The court then agreed with this reasoning, concluding

that the military judge erred as a matter of law in ordering release to the defense of Petitioner’s records indicating a psychiatric diagnosis, the date of such diagnosis, any medications prescribed, the duration prescribed medications were to be taken, type of therapies used, and the resolution of the diagnosed psychiatric condition. However, release of dates of treatment and the identity of the provider and time taken on each date are not privileged.

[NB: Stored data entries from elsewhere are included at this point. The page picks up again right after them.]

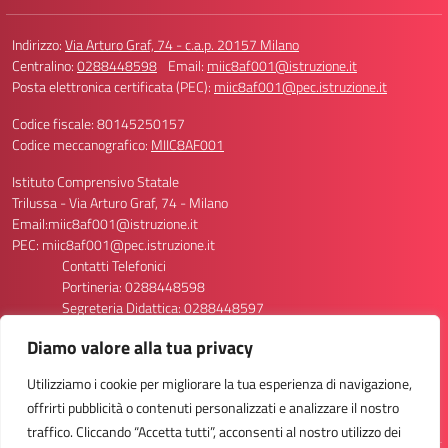
Indirizzo:
Via Arturo Graf, 74 - c.a.p. 20157 Milano
Centralino:
0288448598
Email:
miic8af001@istruzione.it
Posta elettronica certificata (PEC):
miic8af001@pec.istruzione.it
Codice fiscale: 80145250157
Codice meccanografico:
MIIC8AF001
Istituto Comprensivo Statale
Trilussa - Via Arturo Graf, 74 - Milano
Email:miic8af001@istruzione.it
PEC: miic8af001@pec.istruzione.it
Contatti Telefonici
Portineria: 0288448598
Segreteria Didattica: 0288448597
Segreteria Personale: 0288448596/8611
Diamo valore alla tua privacy
Codice Meccanografico Scuola: MIIC8AF001
Codice Meccanografico Primaria Via Graf 74: MIEE8AF013
Utilizziamo i cookie per migliorare la tua esperienza di navigazione,
Codice Meccanografico Primaria Via Graf 70: MIEE8AF024
offrirti pubblicità o contenuti personalizzati e analizzare il nostro
Codice Meccanografico Secondaria Via Graf 74: MIMM8AF012
traffico. Cliccando “Accetta tutti”, acconsenti al nostro utilizzo dei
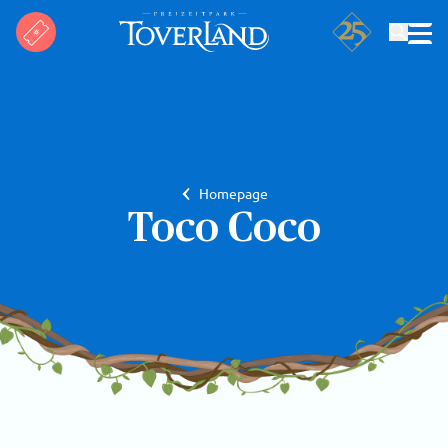
Suchen
Homepage
Toco Coco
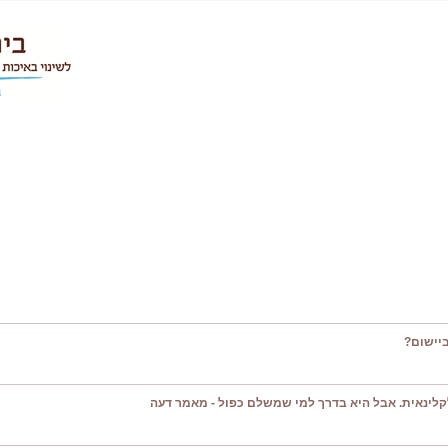
יישום?
קלינאית. אבל היא בדרך למי שמשלם כפול - מאמר דעה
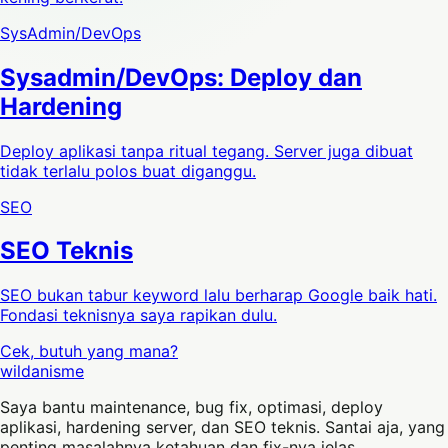
SysAdmin/DevOps
Sysadmin/DevOps: Deploy dan
Hardening
Deploy aplikasi tanpa ritual tegang. Server juga dibuat
tidak terlalu polos buat diganggu.
SEO
SEO Teknis
SEO bukan tabur keyword lalu berharap Google baik hati.
Fondasi teknisnya saya rapikan dulu.
Cek, butuh yang mana?
wildanisme
Saya bantu maintenance, bug fix, optimasi, deploy
aplikasi, hardening server, dan SEO teknis. Santai aja, yang
penting masalahnya ketahuan dan fix-nya jelas.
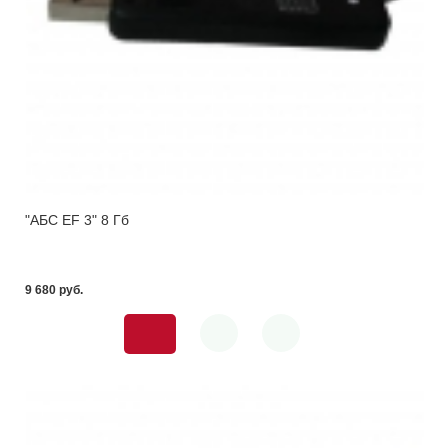
"АБС EF 3" 8 Гб
9 680 pуб.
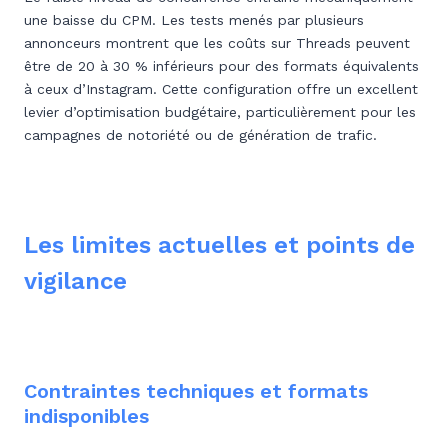
une baisse du CPM. Les tests menés par plusieurs
annonceurs montrent que les coûts sur Threads peuvent
être de 20 à 30 % inférieurs pour des formats équivalents
à ceux d’Instagram. Cette configuration offre un excellent
levier d’optimisation budgétaire, particulièrement pour les
campagnes de notoriété ou de génération de trafic.
Les limites actuelles et points de
vigilance
Contraintes techniques et formats
indisponibles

The dissent disagreed, responding that

A diagnosis, prescribed medications, and other treatments are matters of fact that exist independent of any communications between the patient and the psychotherapist. The psychotherapist can decide on a diagnosis by comparing the patient’s condition to criteria listed in the Diagnostic and Statistical Manual of Mental Disorders, and the psychotherapist can testify to a diagnosis without referring to confidential communications. While the psychotherapist may discuss diagnosis, medications, and other treatments with the patient, that does not mean that they exist only as a communication between the patient and the psychotherapist. The facts that there was a diagnosis, that medications were prescribed, or that other treatments were given, exist regardless of whether or to what extent they were discussed with the patient.

But it was the majority that took the day, and I agree with their conclusion. The goal of the privilege is to foster communications between patient and psychotherapist so that there can be efficacious treatment. If the psychotherapist’s diagnoses and therapies could be disclosed, that would make the patient think twice about communicating with her psychotherapist. And that would cut against the purpose of the privilege.